(What you should do)
The answer must consist only of the lines from the line with "Die Kombination aus" to the line with "Versorgungssicherheit erhöht.", both included, exactly as they stand below.

Saved data entries:
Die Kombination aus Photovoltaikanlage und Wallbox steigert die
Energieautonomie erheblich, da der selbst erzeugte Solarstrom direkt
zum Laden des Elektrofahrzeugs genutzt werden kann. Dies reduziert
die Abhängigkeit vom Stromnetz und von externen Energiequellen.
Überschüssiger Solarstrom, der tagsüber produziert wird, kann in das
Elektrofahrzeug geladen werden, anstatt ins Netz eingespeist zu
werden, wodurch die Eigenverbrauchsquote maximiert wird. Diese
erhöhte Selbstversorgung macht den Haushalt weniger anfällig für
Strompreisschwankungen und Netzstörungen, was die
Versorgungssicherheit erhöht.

...

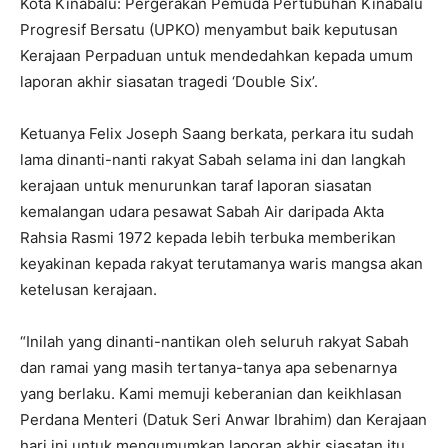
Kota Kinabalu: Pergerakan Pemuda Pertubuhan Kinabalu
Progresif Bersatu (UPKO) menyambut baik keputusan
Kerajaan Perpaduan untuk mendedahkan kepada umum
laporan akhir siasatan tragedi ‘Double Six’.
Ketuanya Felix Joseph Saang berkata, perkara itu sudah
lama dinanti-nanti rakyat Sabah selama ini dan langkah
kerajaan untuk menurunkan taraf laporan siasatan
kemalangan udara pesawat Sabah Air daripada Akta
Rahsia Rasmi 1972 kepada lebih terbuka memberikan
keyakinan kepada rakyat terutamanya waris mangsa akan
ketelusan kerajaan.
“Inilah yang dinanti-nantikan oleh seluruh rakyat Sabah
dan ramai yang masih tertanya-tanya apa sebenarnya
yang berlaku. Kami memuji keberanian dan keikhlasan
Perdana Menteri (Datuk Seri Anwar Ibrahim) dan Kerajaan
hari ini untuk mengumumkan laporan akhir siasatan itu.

(Exercise response)
Die Kombination aus Photovoltaikanlage und Wallbox steigert die
Energieautonomie erheblich, da der selbst erzeugte Solarstrom direkt
zum Laden des Elektrofahrzeugs genutzt werden kann. Dies reduziert
die Abhängigkeit vom Stromnetz und von externen Energiequellen.
Überschüssiger Solarstrom, der tagsüber produziert wird, kann in das
Elektrofahrzeug geladen werden, anstatt ins Netz eingespeist zu
werden, wodurch die Eigenverbrauchsquote maximiert wird. Diese
erhöhte Selbstversorgung macht den Haushalt weniger anfällig für
Strompreisschwankungen und Netzstörungen, was die
Versorgungssicherheit erhöht.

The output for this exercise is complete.